/---

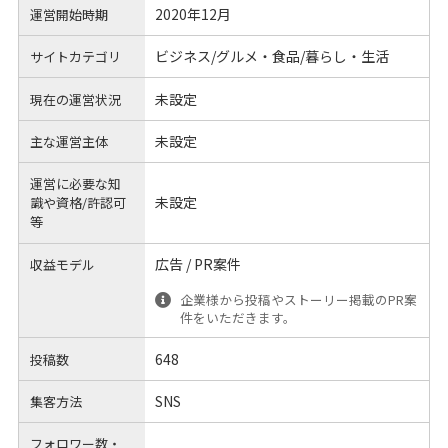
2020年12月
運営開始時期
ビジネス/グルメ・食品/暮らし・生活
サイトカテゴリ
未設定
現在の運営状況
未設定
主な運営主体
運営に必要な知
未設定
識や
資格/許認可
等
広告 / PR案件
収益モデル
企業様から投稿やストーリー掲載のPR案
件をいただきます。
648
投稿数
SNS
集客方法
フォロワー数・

\---
/---

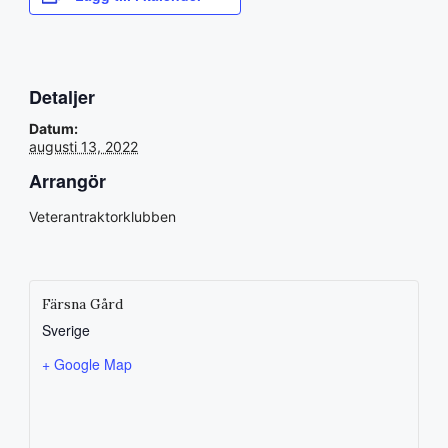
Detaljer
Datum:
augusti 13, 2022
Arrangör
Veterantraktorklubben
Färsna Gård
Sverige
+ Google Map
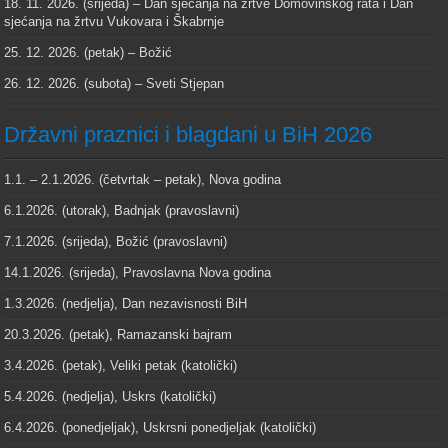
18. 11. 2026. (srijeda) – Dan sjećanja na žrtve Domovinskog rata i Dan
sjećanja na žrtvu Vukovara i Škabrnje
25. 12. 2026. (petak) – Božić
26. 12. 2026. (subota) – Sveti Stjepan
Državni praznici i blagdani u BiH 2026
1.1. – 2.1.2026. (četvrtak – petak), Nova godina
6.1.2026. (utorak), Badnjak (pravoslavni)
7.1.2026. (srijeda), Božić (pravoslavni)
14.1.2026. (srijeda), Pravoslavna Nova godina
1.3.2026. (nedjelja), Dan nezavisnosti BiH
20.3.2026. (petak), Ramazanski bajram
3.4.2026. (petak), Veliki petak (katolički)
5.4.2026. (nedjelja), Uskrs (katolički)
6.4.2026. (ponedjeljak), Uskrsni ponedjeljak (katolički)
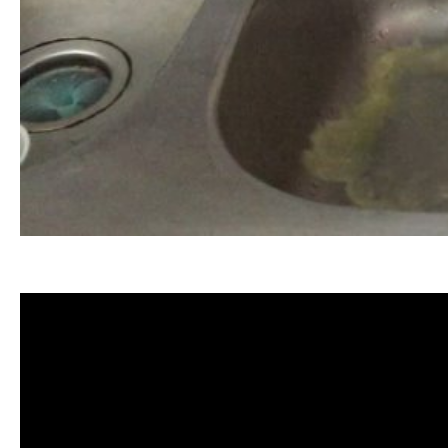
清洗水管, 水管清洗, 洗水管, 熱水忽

\---
/---

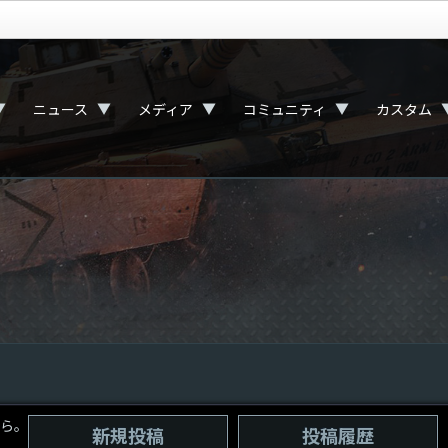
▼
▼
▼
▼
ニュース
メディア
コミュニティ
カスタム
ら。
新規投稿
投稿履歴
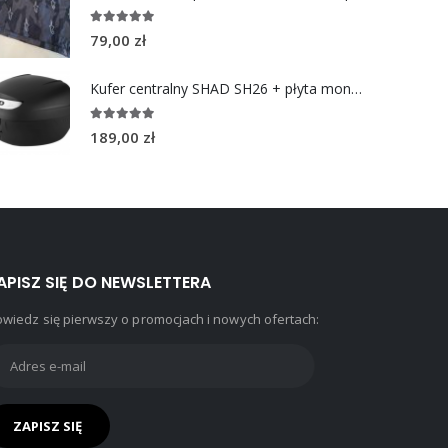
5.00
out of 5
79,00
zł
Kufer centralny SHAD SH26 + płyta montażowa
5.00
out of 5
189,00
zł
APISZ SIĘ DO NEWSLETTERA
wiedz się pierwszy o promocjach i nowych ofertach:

\---

_Task objective_
The lines you need are those with the word "sjećanja"; list them from the entries.

_Solved problem_
18. 11. 2026. (srijeda) – Dan sjećanja na žrtve Domovinskog rata i Dan
sjećanja na žrtvu Vukovara i Škabrnje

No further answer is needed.